INSTRUCTIONS TO FOLLOW:
Copy every line of the entries that has the string "Erfaring" in it.

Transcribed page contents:
-----

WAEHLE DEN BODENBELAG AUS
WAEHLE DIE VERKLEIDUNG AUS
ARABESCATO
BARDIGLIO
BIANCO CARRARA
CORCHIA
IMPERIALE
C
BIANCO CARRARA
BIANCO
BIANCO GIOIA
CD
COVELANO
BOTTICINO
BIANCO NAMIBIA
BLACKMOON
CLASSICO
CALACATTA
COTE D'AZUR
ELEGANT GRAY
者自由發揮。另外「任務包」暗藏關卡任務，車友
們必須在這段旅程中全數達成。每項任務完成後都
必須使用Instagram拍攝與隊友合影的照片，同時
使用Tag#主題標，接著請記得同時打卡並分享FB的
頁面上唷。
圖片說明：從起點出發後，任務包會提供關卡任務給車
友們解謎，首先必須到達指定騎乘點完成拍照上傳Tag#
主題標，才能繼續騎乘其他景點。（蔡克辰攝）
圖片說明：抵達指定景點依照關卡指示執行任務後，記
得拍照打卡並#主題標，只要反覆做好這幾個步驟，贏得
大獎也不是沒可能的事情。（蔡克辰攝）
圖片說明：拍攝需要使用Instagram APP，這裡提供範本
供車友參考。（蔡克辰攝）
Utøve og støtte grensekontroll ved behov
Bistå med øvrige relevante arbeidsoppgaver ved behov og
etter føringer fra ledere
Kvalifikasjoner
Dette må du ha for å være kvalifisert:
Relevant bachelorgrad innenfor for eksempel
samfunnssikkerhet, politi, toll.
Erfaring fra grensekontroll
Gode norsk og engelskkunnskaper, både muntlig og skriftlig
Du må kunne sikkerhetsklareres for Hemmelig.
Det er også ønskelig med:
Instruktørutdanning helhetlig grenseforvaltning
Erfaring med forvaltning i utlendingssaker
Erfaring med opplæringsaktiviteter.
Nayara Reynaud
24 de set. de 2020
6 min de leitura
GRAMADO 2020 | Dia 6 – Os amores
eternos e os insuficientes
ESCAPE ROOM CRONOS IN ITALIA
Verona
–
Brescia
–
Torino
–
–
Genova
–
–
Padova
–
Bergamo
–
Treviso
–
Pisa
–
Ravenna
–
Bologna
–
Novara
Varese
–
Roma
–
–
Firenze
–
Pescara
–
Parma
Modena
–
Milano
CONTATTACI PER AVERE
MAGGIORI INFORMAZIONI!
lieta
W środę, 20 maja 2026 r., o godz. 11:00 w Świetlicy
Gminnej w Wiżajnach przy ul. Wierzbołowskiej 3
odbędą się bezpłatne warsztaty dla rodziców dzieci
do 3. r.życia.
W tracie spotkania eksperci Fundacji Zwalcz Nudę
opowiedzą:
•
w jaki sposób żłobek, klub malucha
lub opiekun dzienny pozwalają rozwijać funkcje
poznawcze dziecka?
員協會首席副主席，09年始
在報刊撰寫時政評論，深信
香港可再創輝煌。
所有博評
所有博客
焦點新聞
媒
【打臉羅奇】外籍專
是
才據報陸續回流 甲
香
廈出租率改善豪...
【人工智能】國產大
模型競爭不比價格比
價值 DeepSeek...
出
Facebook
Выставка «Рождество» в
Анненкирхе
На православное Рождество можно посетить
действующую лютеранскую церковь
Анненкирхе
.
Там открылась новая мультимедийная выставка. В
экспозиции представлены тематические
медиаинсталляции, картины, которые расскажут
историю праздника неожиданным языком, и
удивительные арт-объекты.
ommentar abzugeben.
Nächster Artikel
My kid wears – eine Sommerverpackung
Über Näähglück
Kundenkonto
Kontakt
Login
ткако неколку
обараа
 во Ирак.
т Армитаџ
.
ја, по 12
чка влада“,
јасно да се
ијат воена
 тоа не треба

-----

WRITTEN SOLUTION:
Erfaring fra grensekontroll
Erfaring med forvaltning i utlendingssaker
Erfaring med opplæringsaktiviteter.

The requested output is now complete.